Swift Playgrounds for iPad? Great for High School Students!
Swift Playgrounds for iPad? Great for High School Students!
One of the most satisfying and rewarding parts of being a teacher is seeing your students grasp a concept, internalize the material, and then use or expand upon the concept in their work. The greatest part of teaching coding is that I get to see the results of my students learning right away when they are coding. This week we finished the Parameters section of Learn to Code 2. The patterns in the playground puzzles are not terribly difficult, but the code required to get your expert
and/or your character
to complete the playground puzzles has become increasingly challenging, as expected. However, one of my students, Justin, just blew me away with his solution to the "Rivers to Cross" playground. Justin's code is elegant, simple, logical, and easy to read (aka expressive code).
I LOVE it when my students properly use while
statements. It's proper use demonstrates a maturity and a deeper level of understanding that their code is solving a problem or performing a task. The students, therefore, understand that the best way for their code to solve a problem or perform a task in some cases is to just let the function execute until the state changes from true to false or vice versa. Justin used a while
statement in combination with two logical "and" operators (&&
) paired with incrementing the value of his variable to meet the requirements of the boolean values of his while
loop and the logical "and " operators. Incredible! Justin told me that he had finished the playground in class and then went home in the evening and spent another hour refactoring his code to make it better. I told him that his hard work and dedication shows in the result of his work: great code.

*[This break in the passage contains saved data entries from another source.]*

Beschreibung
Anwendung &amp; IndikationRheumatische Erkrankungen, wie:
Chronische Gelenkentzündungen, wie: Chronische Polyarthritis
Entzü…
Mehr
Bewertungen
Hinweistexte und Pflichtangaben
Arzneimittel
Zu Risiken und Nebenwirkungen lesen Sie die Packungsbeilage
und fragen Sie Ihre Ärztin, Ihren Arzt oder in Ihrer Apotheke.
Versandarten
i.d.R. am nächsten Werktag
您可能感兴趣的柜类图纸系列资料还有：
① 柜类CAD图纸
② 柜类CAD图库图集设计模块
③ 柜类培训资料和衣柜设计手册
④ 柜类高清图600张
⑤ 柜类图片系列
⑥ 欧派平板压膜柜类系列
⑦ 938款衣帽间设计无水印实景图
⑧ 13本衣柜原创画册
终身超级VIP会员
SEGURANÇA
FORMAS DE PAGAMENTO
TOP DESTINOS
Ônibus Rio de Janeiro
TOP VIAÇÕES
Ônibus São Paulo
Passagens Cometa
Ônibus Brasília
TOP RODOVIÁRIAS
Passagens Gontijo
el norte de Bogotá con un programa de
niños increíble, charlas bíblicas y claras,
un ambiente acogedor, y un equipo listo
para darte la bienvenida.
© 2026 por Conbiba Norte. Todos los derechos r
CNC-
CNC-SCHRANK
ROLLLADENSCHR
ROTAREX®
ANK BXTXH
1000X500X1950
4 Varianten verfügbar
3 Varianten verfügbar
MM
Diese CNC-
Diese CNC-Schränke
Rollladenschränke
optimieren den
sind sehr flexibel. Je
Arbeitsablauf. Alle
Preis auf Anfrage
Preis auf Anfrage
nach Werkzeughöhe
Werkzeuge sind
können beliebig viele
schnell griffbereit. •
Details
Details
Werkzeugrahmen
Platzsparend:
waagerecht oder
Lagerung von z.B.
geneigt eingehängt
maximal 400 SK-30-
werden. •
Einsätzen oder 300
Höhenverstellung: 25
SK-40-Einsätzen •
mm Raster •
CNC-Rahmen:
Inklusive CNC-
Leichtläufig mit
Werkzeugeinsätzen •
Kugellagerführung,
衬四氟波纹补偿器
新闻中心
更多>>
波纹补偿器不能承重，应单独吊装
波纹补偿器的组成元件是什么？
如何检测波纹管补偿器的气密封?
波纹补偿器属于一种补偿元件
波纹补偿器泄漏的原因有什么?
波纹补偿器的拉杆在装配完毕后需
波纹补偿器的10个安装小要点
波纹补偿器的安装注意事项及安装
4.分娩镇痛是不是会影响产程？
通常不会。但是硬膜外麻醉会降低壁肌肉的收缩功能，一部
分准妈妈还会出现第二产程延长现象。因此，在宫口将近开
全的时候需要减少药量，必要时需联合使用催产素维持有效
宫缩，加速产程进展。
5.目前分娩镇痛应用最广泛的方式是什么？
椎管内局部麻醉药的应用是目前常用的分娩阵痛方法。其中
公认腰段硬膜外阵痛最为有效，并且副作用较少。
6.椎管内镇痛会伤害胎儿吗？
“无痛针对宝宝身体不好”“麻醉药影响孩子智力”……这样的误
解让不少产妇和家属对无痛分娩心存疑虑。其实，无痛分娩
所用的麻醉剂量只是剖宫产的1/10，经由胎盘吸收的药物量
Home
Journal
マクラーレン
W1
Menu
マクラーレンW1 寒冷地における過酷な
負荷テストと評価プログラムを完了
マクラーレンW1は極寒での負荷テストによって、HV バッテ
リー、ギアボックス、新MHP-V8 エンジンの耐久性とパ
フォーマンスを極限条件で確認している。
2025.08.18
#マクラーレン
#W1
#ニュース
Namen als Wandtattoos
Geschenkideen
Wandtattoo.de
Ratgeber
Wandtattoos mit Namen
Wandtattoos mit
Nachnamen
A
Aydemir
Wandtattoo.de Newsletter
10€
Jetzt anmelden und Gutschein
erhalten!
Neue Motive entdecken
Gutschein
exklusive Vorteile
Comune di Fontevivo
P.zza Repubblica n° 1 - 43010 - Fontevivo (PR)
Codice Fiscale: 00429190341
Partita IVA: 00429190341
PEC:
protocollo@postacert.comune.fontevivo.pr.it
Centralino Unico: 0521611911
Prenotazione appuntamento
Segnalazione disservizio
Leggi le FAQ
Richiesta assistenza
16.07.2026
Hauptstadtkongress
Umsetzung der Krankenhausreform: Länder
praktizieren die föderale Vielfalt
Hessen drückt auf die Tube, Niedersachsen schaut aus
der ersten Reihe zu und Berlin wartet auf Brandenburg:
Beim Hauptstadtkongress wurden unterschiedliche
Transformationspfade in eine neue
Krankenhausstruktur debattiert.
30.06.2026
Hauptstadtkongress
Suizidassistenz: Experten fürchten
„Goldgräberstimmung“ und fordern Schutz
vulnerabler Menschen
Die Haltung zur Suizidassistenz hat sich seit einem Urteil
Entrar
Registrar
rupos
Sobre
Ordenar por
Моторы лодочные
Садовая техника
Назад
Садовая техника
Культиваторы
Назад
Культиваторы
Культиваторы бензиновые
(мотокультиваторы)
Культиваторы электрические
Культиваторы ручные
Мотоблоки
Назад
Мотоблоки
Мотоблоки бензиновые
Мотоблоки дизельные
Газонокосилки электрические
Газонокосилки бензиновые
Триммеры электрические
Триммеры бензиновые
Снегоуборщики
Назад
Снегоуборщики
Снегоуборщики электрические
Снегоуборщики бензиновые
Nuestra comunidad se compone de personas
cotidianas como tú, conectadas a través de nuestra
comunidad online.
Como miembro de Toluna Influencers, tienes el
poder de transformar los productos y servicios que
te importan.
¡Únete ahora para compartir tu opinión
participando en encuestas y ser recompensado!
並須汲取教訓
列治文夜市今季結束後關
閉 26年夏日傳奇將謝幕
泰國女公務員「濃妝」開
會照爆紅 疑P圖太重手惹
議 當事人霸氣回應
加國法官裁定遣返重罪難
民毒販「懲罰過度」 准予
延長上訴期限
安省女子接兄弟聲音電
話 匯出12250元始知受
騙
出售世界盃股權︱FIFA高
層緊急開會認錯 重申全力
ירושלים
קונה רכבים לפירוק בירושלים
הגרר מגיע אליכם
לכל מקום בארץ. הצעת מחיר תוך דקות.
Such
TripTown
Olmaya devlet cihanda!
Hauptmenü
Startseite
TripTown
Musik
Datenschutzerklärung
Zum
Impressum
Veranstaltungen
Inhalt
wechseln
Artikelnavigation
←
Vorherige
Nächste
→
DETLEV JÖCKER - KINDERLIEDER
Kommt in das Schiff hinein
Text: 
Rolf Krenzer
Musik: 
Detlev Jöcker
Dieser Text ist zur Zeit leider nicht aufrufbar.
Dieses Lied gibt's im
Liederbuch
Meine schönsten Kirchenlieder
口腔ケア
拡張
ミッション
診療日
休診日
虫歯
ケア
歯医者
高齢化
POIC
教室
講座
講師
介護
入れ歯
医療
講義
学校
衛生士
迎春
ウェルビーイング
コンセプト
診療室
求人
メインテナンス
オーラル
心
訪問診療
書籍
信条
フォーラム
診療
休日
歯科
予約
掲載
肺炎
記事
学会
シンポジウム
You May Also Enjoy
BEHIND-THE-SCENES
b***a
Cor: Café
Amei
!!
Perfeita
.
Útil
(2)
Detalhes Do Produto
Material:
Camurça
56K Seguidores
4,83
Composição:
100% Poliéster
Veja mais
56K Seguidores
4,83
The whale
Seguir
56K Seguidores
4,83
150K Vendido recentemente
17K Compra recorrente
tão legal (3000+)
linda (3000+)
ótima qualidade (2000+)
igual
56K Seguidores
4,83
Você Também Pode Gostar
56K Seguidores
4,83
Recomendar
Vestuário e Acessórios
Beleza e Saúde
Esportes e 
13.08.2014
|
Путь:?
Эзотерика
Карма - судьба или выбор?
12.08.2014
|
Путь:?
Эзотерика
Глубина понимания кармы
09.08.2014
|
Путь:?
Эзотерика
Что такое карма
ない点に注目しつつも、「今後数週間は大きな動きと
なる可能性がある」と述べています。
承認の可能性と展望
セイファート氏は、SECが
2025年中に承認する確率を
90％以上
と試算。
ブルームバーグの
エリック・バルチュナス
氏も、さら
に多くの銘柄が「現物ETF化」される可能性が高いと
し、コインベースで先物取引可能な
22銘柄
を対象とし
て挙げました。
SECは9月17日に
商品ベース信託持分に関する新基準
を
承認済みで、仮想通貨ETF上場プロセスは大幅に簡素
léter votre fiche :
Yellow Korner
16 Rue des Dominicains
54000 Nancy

I know that the Swift Playgrounds app was developed ideally for students in middle school, but it is just as appropriate for high school students as it is for middle school students. I teach at a Career/Tech high school in northeast Ohio (home of the World Champion Cleveland Cavaliers). My students come to our district to learn Web and App Development career-tech program. I use the Swift Playgrounds app and accompanying materials (Learn to Code 1 & 2 and Learn to Code 3) with my 11th grade students to teach them the Swift language. The value my students gain from learning to code in Swift through the Swift Playground app is definitely in solving the puzzles and thus being forced to think logically and with purpose. Moreover, my students are learning much of the most important aspects of the Swift language in small, bite-size chunks that are fun and challenging. I think that most middle school students will get the best first coding experience possible with the Swift Playgrounds app. But I also think that my high school students are having a FANTASTIC first coding experience because they are more mature, more easily understand abstract concepts, and are passionate about learning to code (this is the advantage of teaching in Career-Tech Education). The mental maturity and motivation to learn to code that my students have contributes to their overall ability to learn the Swift language concepts and later generalize those concepts in later playgrounds. I have seen many examples, like Justin's above, where my students learn a concept, such as variables, and then properly use it in subsequent lessons in proper, novel, and sometimes unexpected manners. When we finish Learn to Code 3, I think my students will be perfectly positioned for us to continue our study of Swift with the App Development with Swift (Teacher) (Student) curriculum because of their prior, recent learning experiences in the Swift Playgrounds app. I am excited to see how my 11th grade students will do with that course in comparison to my 12th grade students who did not have previous Swift Playground learning experiences before starting the App Development with Swift course.